I’ve never liked grocery shopping before. I didn’t mind it, but more often than not I would choose to stay home. Now, I’d do anything to walk into a store.
I drive my mom to physical therapy every week. I don’t go inside the office. Across the parking lot, directly in front of me is a Super 1 Foods. I’ve never liked Super 1 very much. Now, it’s agony to sit in the car and stare at this store. What I wouldn’t give to browse the aisles, to help select our food, to compare prices.
It’s not just the shopping I want. No, I want to see faces. I’m not quarantined alone–far from it. Home almost seems too full sometimes, with an older brother home from college and three younger siblings.
No, I’m not separate from the human race. But I’ve always liked to people watch. I like to wonder about each passerby, to give them colorful stories and turn them into mythical creatures.
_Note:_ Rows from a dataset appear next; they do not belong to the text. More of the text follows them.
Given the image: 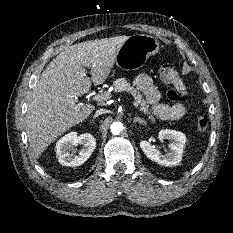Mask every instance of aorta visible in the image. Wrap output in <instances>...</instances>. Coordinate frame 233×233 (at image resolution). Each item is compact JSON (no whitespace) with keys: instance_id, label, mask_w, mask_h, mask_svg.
<instances>
[{"instance_id":"762f6f07","label":"aorta","mask_w":233,"mask_h":233,"mask_svg":"<svg viewBox=\"0 0 233 233\" xmlns=\"http://www.w3.org/2000/svg\"><path fill=\"white\" fill-rule=\"evenodd\" d=\"M111 133L114 134V135H118L122 129H123V125L121 122H113L112 125H111Z\"/></svg>"}]
</instances>
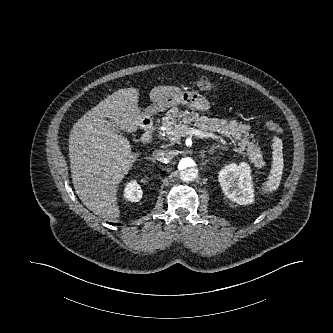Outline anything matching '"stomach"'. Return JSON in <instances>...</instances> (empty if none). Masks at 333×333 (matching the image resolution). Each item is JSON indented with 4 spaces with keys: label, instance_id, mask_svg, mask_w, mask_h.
<instances>
[{
    "label": "stomach",
    "instance_id": "0dacf381",
    "mask_svg": "<svg viewBox=\"0 0 333 333\" xmlns=\"http://www.w3.org/2000/svg\"><path fill=\"white\" fill-rule=\"evenodd\" d=\"M184 105L192 110L207 111L210 108L209 101L196 91H180L164 97L161 101L154 103L148 110L150 114L162 112L168 108Z\"/></svg>",
    "mask_w": 333,
    "mask_h": 333
}]
</instances>
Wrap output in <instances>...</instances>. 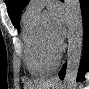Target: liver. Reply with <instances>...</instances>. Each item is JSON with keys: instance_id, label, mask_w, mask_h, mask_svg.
Listing matches in <instances>:
<instances>
[{"instance_id": "6515ba94", "label": "liver", "mask_w": 89, "mask_h": 89, "mask_svg": "<svg viewBox=\"0 0 89 89\" xmlns=\"http://www.w3.org/2000/svg\"><path fill=\"white\" fill-rule=\"evenodd\" d=\"M56 85H58V83L54 79H35L29 81L24 89H52Z\"/></svg>"}]
</instances>
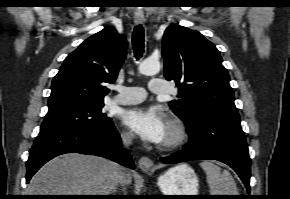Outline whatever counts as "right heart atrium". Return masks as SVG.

I hunger for that silent companionship that shoppers have when they’re both looking at the same item, or when you have to figure out how to get a cart down a crowded aisle.
But now, the only strangers that I see are drivers in other cars. It only happens twice a week, and the glimpses last mere seconds.
I, a self proclaimed introvert, am longing to go shopping in the busiest store I can find. I want to spend the whole day in town, doing absolutely nothing. I want to go up and ask anyone and everyone whatever question springs to mind when I see them.
Insane, I know, but I blame the quarantine.